Born in communist Hungary, Simony left his homeland when he was 17 to work as a computer programmer in Denmark and moved to the United States in 1968.
After working for the Xerox Corp. in California for eight years, he moved to Microsoft in 1981, where he worked until leaving to found Intentional Software Corp. in 2002 in Bellevue, Wash.
Simonyi follows in the footsteps of Dennis Tito, Mark Shuttleworth, Gregory Olsen, and Anousheh Ansari - all "space flight participants" who have also traveled to the international space station aboard Russian rockets in trips brokered by the U.S.-based company Space Adventures Ltd.
Like all crew members on the orbiting station, Simonyi will be able to phone relatives, write e-mails, contact his support team and even write an Internet blog.
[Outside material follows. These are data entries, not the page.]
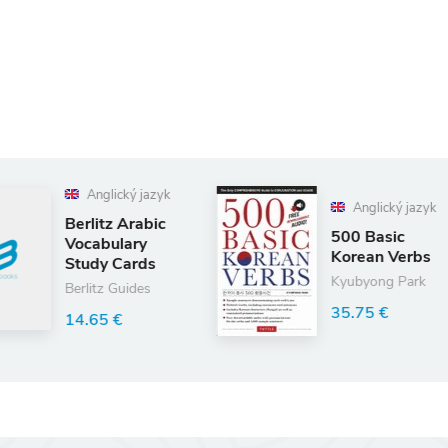
zyk
Anglický jazyk
ic
500 Basic
Korean Verbs
s
Kyubyong Park
35.75 €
While Simonyi will spend just a few days on the station, the two Russians will spend 190 days in space. Yurchikhin played down the fact that he had never ridden a Soyuz capsule before and that Kotov had never been in space before, saying they were perfectly qualified for the job.
"The answer to that question is very simple - neither Yuri Alekseyevich Gagarin, nor German Stepanovich Titov ... nor the others had had any flight experience," Yurchikhin said referring to the Soviet cosmonauts who were the first humans in space. "But they fulfilled their task wonderfully."
Interested in space since childhood, Simonyi hopes the trip will help popularize space science among others, especially children. But he also said he is hoping for an unforgettable experience.
"Space is very much on our minds," he said. "You can fly ... the sky is black instead of blue, you can see the globe."